Reproduce exactly, and solely, the lines running from the top of the data below through the line with "porte ses fruits.", both inclusive. Omit pictures.

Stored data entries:
*** Block opens ***

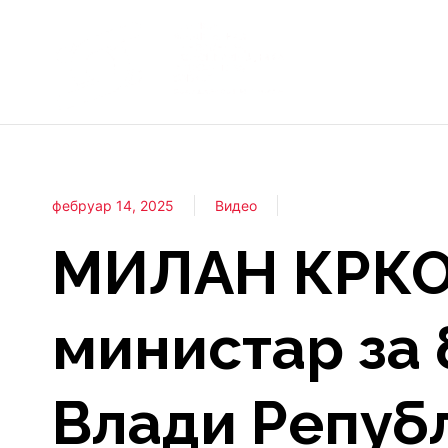
фебруар 14, 2025
Видео
МИЛАН КРКО
министар за 
Влади Републ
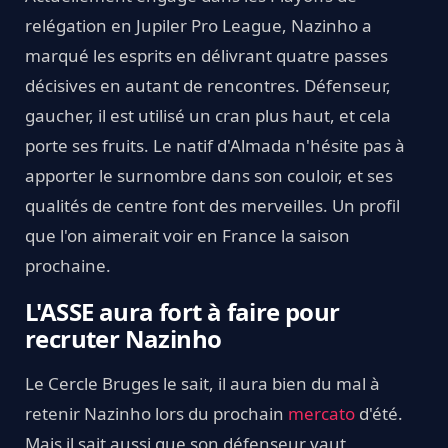
relégation en Jupiler Pro League, Nazinho a
marqué les esprits en délivrant quatre passes
décisives en autant de rencontres. Défenseur,
gaucher, il est utilisé un cran plus haut, et cela
porte ses fruits. Le natif d'Almada n'hésite pas à
apporter le surnombre dans son couloir, et ses
qualités de centre font des merveilles. Un profil
que l'on aimerait voir en France la saison
prochaine.
L'ASSE aura fort à faire pour
recruter Nazinho
Le Cercle Bruges le sait, il aura bien du mal à
retenir Nazinho lors du prochain
mercato
d'été.
Mais il sait aussi que son défenseur vaut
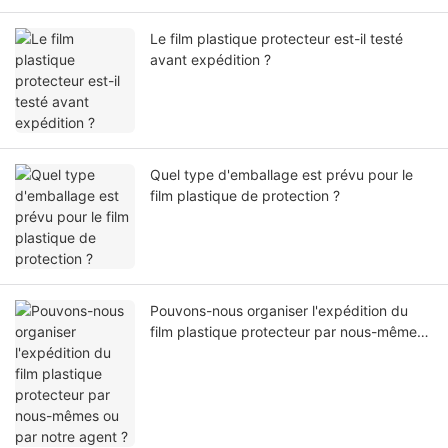
Le film plastique protecteur est-il testé
avant expédition ?
Quel type d'emballage est prévu pour le
film plastique de protection ?
Pouvons-nous organiser l'expédition du
film plastique protecteur par nous-mêmes
ou par notre agent ?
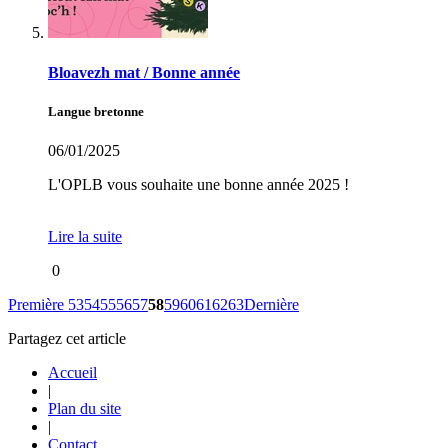
Bloavezh mat / Bonne année
Langue bretonne
06/01/2025
L'OPLB vous souhaite une bonne année 2025 !
Lire la suite
0
Première
53
54
55
56
57
58
59
60
61
62
63
Dernière
Partagez cet article
Accueil
|
Plan du site
|
Contact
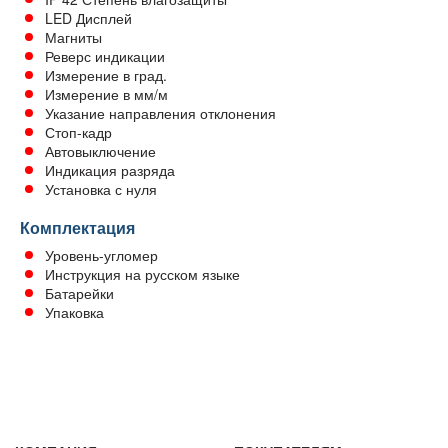
LED Дисплей
Магниты
Реверс индикации
Измерение в град.
Измерение в мм/м
Указание направления отклонения
Стоп-кадр
Автовыключение
Индикация разряда
Установка с нуля
Комплектация
Уровень-угломер
Инструкция на русском языке
Батарейки
Упаковка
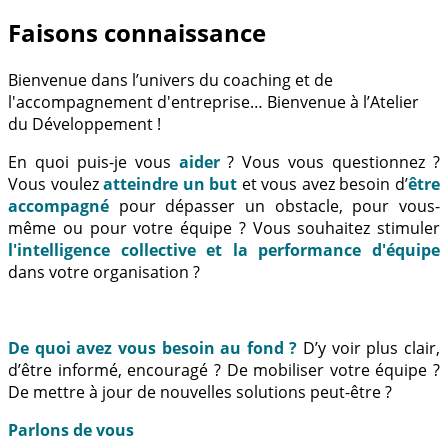
Faisons connaissance
Bienvenue dans l’univers du coaching et de
l'accompagnement d'entreprise… Bienvenue à l’Atelier
du Développement !
En quoi puis-je vous
aider
? Vous vous questionnez ?
Vous voulez
atteindre un but
et vous avez besoin d’
être
accompagné
pour dépasser un obstacle, pour vous-
même ou pour votre équipe ? Vous souhaitez stimuler
l'intelligence collective et la performance d'équipe
dans votre organisation ?
De quoi avez vous besoin au fond ?
D’y voir plus clair,
d’être informé, encouragé ? De mobiliser votre équipe ?
De mettre à jour de nouvelles solutions peut-être ?
Parlons de vous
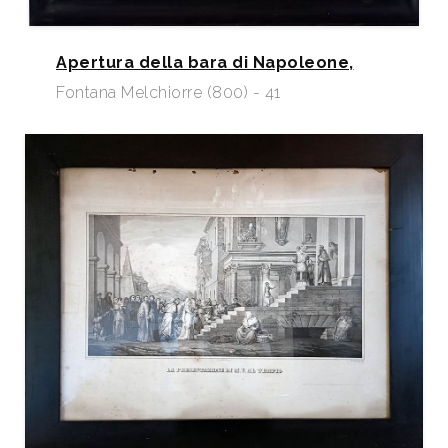
Apertura della bara di Napoleone,
Fontana Melchiorre (800) - 41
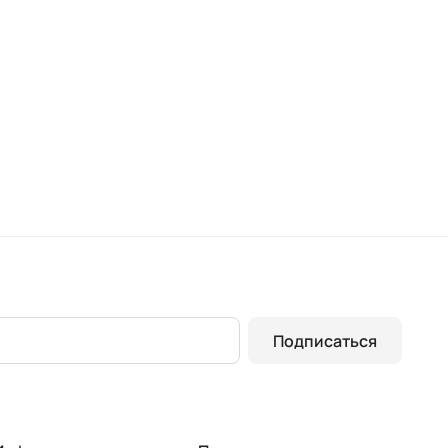
Подписаться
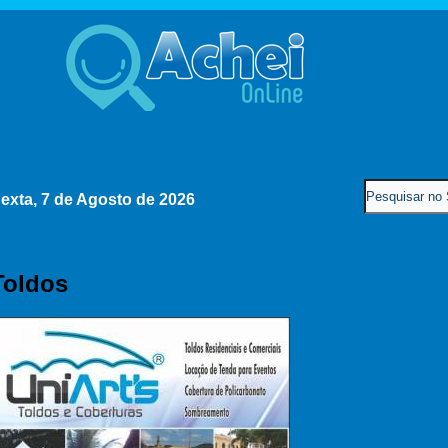
exta, 7 de Agosto de 2026
Toldos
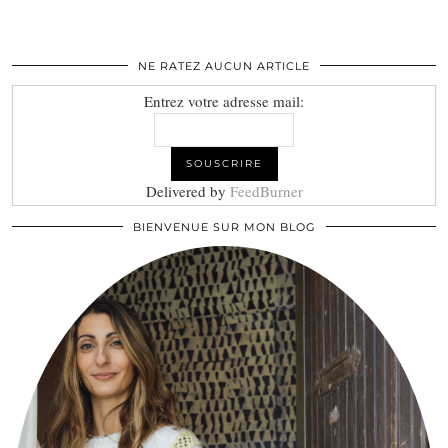
NE RATEZ AUCUN ARTICLE
Entrez votre adresse mail:
Delivered by
FeedBurner
BIENVENUE SUR MON BLOG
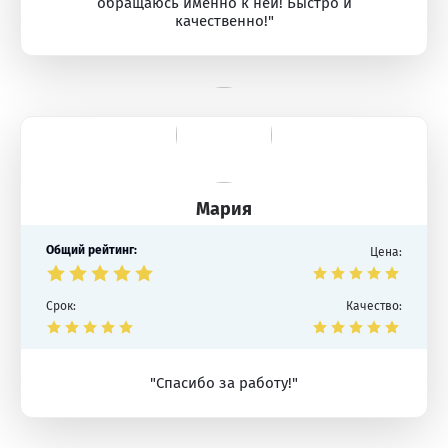
обращаюсь именно к ней! Быстро и
качественно!"
Мария
Общий рейтинг:
Цена:
Срок:
Качество:
"Спасибо за работу!"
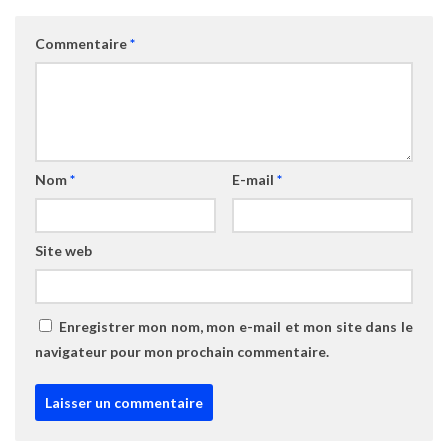
Commentaire
*
Nom
*
E-mail
*
Site web
Enregistrer mon nom, mon e-mail et mon site dans le
navigateur pour mon prochain commentaire.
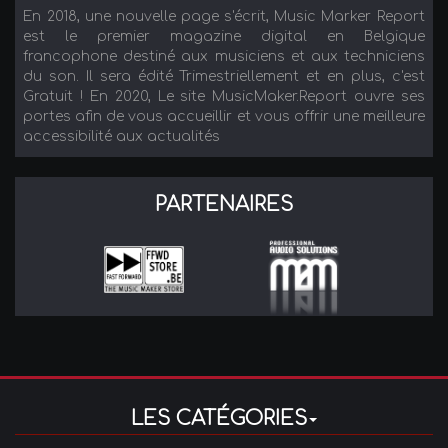
En 2018, une nouvelle page s'écrit, Music Marker Report
est le premier magazine digital en Belgique
francophone destiné aux musiciens et aux techniciens
du son. Il sera édité Trimestriellement et en plus, c'est
Gratuit ! En 2020, Le site MusicMaker.Report ouvre ses
portes afin de vous accueillir et vous offrir une meilleure
accessibilité aux actualités
PARTENAIRES
LES CATÉGORIES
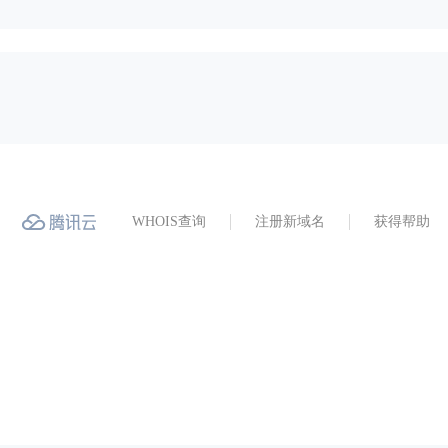
WHOIS查询
注册新域名
获得帮助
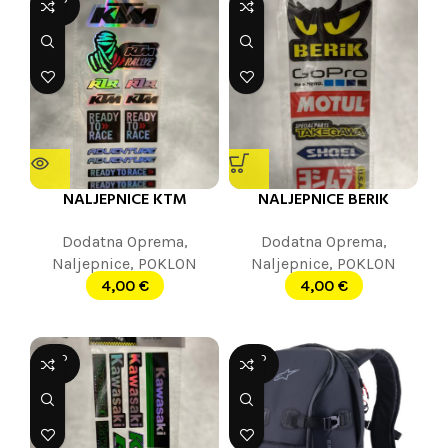
SOLD
OUT
NALJEPNICE KTM
NALJEPNICE BERIK
Dodatna Oprema
,
Dodatna Oprema
,
Naljepnice
,
POKLON
Naljepnice
,
POKLON
4,00
€
4,00
€
SOLD
SOLD
OUT
OUT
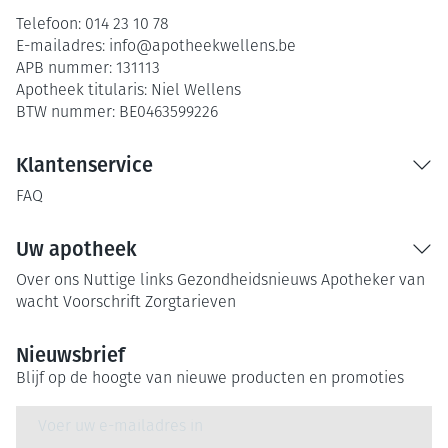
Telefoon:
014 23 10 78
E-mailadres:
info@
apotheekwellens.be
APB nummer:
131113
Apotheek titularis:
Niel Wellens
BTW nummer:
BE0463599226
Klantenservice
FAQ
Uw apotheek
Over ons
Nuttige links
Gezondheidsnieuws
Apotheker van
wacht
Voorschrift
Zorgtarieven
Nieuwsbrief
Blijf op de hoogte van nieuwe producten en promoties
E-mail adres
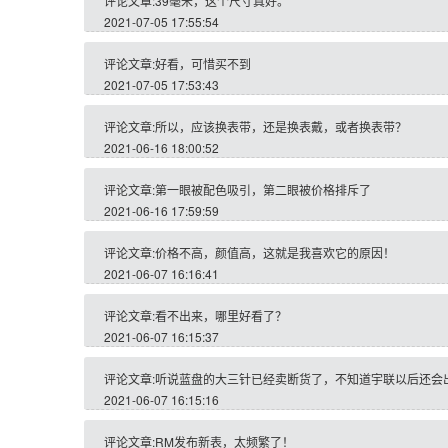
评论文章:39毫米，这个尺寸真好。
2021-07-05 17:55:54
评论文章:好看，可惜买不到
2021-07-05 17:53:43
评论文章:所以，应该换表带，还是换表戴，或者换表带？
2021-06-16 18:00:52
评论文章:第一眼被配色吸引，第二眼被价格排斥了
2021-06-16 17:59:59
评论文章:价格不高，颜值高，这就是我喜欢它的原因！
2021-06-07 16:16:41
评论文章:看不出来，哪里好看了？
2021-06-07 16:15:37
评论文章:听说蓝盘的大三针已经卖断货了，不知道宇联以后还会
2021-06-07 16:15:16
评论文章:RM发布新表，太频繁了！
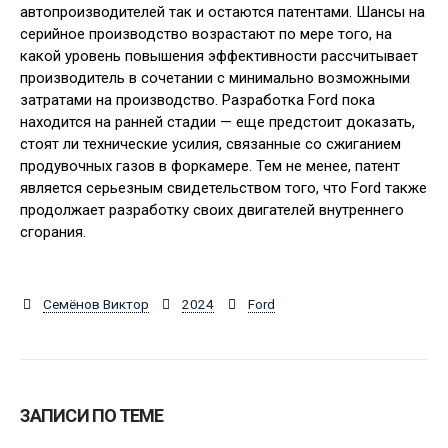
автопроизводителей так и остаются патентами. Шансы на
серийное производство возрастают по мере того, на
какой уровень повышения эффективности рассчитывает
производитель в сочетании с минимально возможными
затратами на производство. Разработка Ford пока
находится на ранней стадии — еще предстоит доказать,
стоят ли технические усилия, связанные со сжиганием
продувочных газов в форкамере. Тем не менее, патент
является серьезным свидетельством того, что Ford также
продолжает разработку своих двигателей внутреннего
сгорания.
Семёнов Виктор
2024
Ford
ЗАПИСИ ПО ТЕМЕ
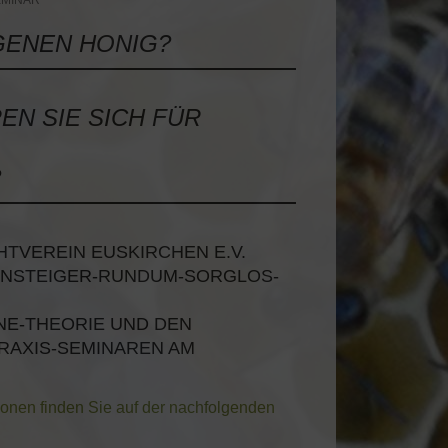
EMINAR
GENEN HONIG?
EN SIE SICH FÜR
?
HTVEREIN EUSKIRCHEN E.V.
 EINSTEIGER-RUNDUM-SORGLOS-
LINE-THEORIE UND DEN
RAXIS-SEMINAREN AM
tionen finden Sie auf der nachfolgenden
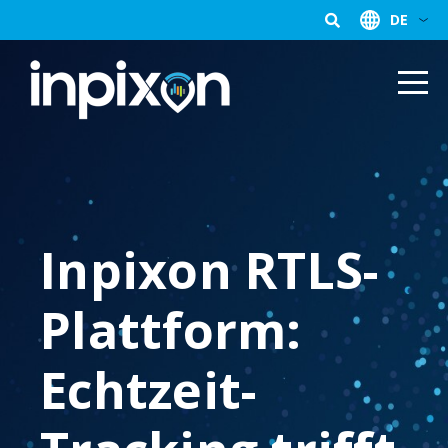
DE
Inpixon RTLS-
Plattform:
Echtzeit-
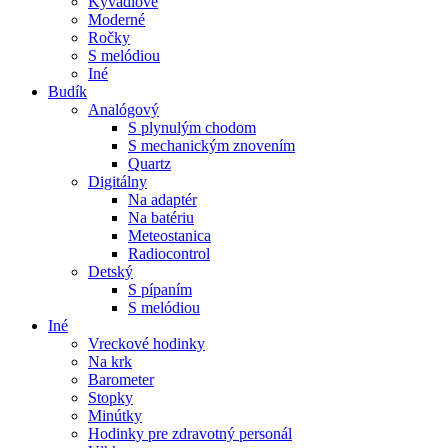
Kyvadlové
Moderné
Ročky
S melódiou
Iné
Budík
Analógový
S plynulým chodom
S mechanickým znovením
Quartz
Digitálny
Na adaptér
Na batériu
Meteostanica
Radiocontrol
Detský
S pípaním
S melódiou
Iné
Vreckové hodinky
Na krk
Barometer
Stopky
Minútky
Hodinky pre zdravotný personál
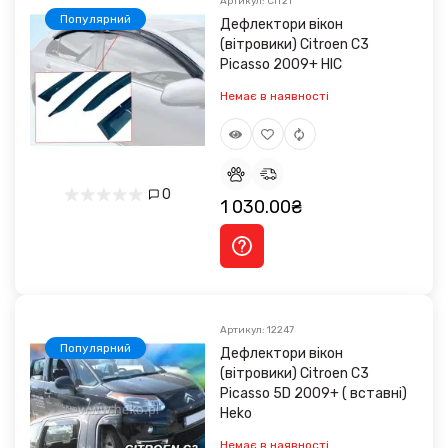
Артикул: CIT21
Популярний
Дефлектори вікон
(вітровики) Citroen C3
Picasso 2009+ HIC
Немає в наявності
0
1 030.00₴
Артикул: 12247
Популярний
Дефлектори вікон
(вітровики) Citroen C3
Picasso 5D 2009+ ( вставні)
Heko
Немає в наявності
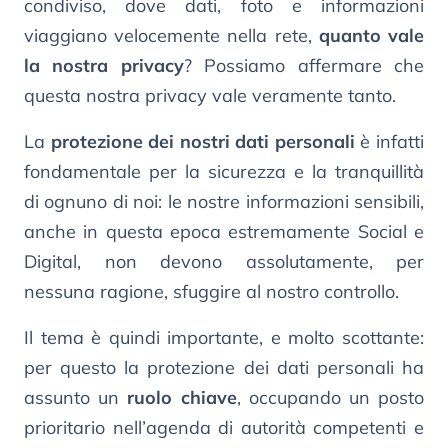
condiviso, dove dati, foto e informazioni
viaggiano velocemente nella rete,
quanto vale
la nostra privacy
? Possiamo affermare che
questa nostra privacy vale veramente tanto.
La
protezione dei nostri dati personali
è infatti
fondamentale per la sicurezza e la tranquillità
di ognuno di noi: le nostre informazioni sensibili,
anche in questa epoca estremamente Social e
Digital, non devono assolutamente, per
nessuna ragione, sfuggire al nostro controllo.
Il tema è quindi importante, e molto scottante:
per questo la protezione dei dati personali ha
assunto un
ruolo chiave
, occupando un posto
prioritario nell’agenda di autorità competenti e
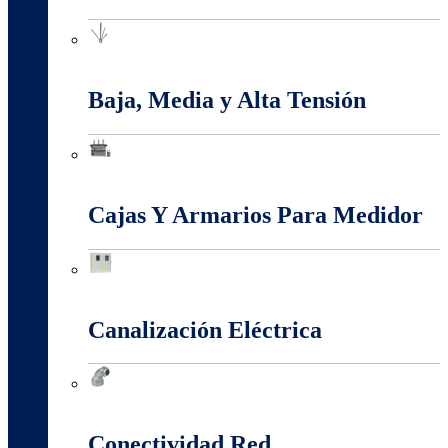
Apantallamiento Contra Rayos
Baja, Media y Alta Tensión
Baja, Media y Alta Tensión
Cajas Y Armarios Para Medidor
Cajas Y Armarios Para Medidor
Canalización Eléctrica
Canalización Eléctrica
Conectividad Red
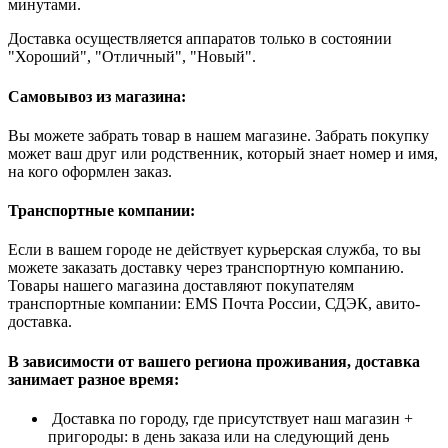
минутами.
Доставка осуществляется аппаратов только в состоянии
"Хороший", "Отличный", "Новый".
Самовывоз из магазина:
Вы можете забрать товар в нашем магазине. Забрать покупку
может ваш друг или родственник, который знает номер и имя,
на кого оформлен заказ.
Транспортные компании:
Если в вашем городе не действует курьерская служба, то вы
можете заказать доставку через транспортную компанию.
Товары нашего магазина доставляют покупателям
транспортные компании: EMS Почта России, СДЭК, авито-
доставка.
В зависимости от вашего региона проживания, доставка
занимает разное время:
Доставка по городу, где присутствует наш магазин +
пригороды: в день заказа или на следующий день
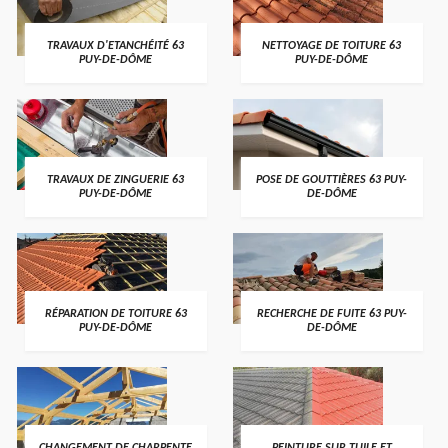
TRAVAUX D'ETANCHÉITÉ 63
NETTOYAGE DE TOITURE 63
PUY-DE-DÔME
PUY-DE-DÔME
TRAVAUX DE ZINGUERIE 63
POSE DE GOUTTIÈRES 63 PUY-
PUY-DE-DÔME
DE-DÔME
RÉPARATION DE TOITURE 63
RECHERCHE DE FUITE 63 PUY-
PUY-DE-DÔME
DE-DÔME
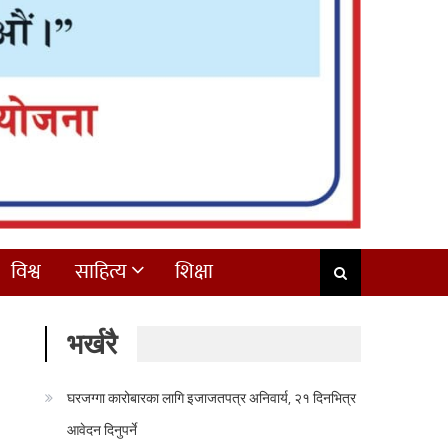
विश्व
साहित्य
शिक्षा
भर्खरै
घरजग्गा कारोबारका लागि इजाजतपत्र अनिवार्य, २१ दिनभित्र
आवेदन दिनुपर्ने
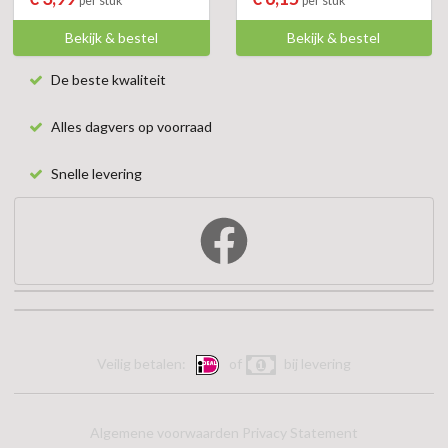
per stuk
per stuk
Bekijk & bestel
Bekijk & bestel
De beste kwaliteit
Alles dagvers op voorraad
Snelle levering
Veilig betalen:
of
bij levering
Algemene voorwaarden
Privacy Statement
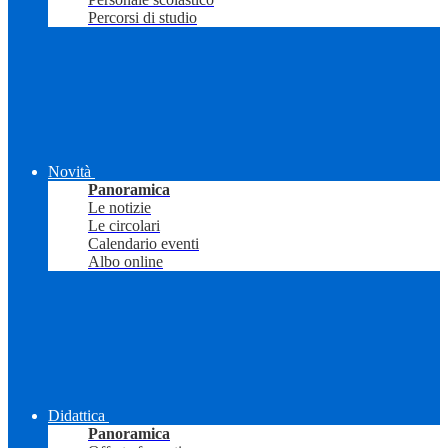
Percorsi di studio
Novità
Panoramica
Le notizie
Le circolari
Calendario eventi
Albo online
Didattica
Panoramica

*** Block closes ***

Response for this exercise:
фебруар 14, 2025
Видео
МИЛАН КРКО
министар за 
Влади Републ
relégation en Jupiler Pro League, Nazinho a
marqué les esprits en délivrant quatre passes
décisives en autant de rencontres. Défenseur,
gaucher, il est utilisé un cran plus haut, et cela
porte ses fruits. Le natif d'Almada n'hésite pas à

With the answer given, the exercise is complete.